About a week after V-J Day, I was one of a small group of scientists and engineers interrogating an intelligent, well-informed Japanese Army officer in Yokohama. We asked him what, in his opinion, would have been the next major move if the war had continued. He replied: "You would probably have tried to invade our homeland with a landing operation on Kyushu about November 1. I think the attack would have been made on such and such beaches."

"Could you have repelled this landing?" we asked, and he answered: "It would have been a very desperate fight, but I do not think we could have stopped you."

"What would have happened then?" we asked.

He replied: "We would have kept on fighting until all Japanese were killed, but we would not have been defeated," by which he meant that they would not have been disgraced by surrender.

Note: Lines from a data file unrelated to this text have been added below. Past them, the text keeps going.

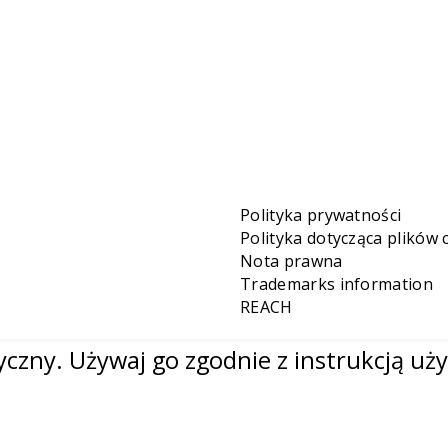
Polityka prywatności
Polityka dotycząca plików 
Nota prawna
Trademarks information
REACH
czny. Używaj go zgodnie z instrukcją uży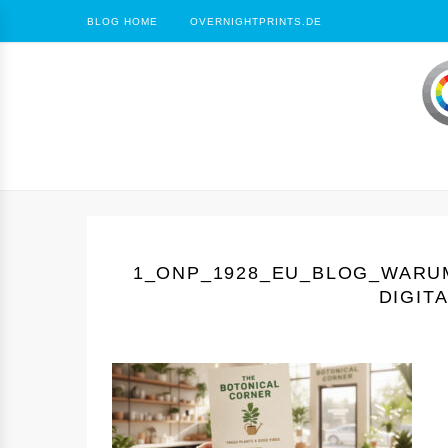
BLOG HOME
OVERNIGHTPRINTS.DE
1_ONP_1928_EU_BLOG_WARU
DIGIT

It is easy now, after the event, to look back and say that Japan was already a beaten nation, and to ask what therefore was the justification for the use of the atomic bomb to kill so many thousands of helpless Japanese in this inhuman way; furthermore, should we not better have kept it to ourselves as a secret weapon for future use, if necessary? This argument has been advanced often, but it seems to me utterly fallacious.

I had, perhaps, an unusual opportunity to know the pertinent facts from several angles, yet I was without responsibility for any of the decisions. I can therefore speak without doing so defensively. While my role in the atomic bomb development was a very minor one, I was a member of the group called together by Secretary of War Stimson to assist him in plans for its test, use, and subsequent handling.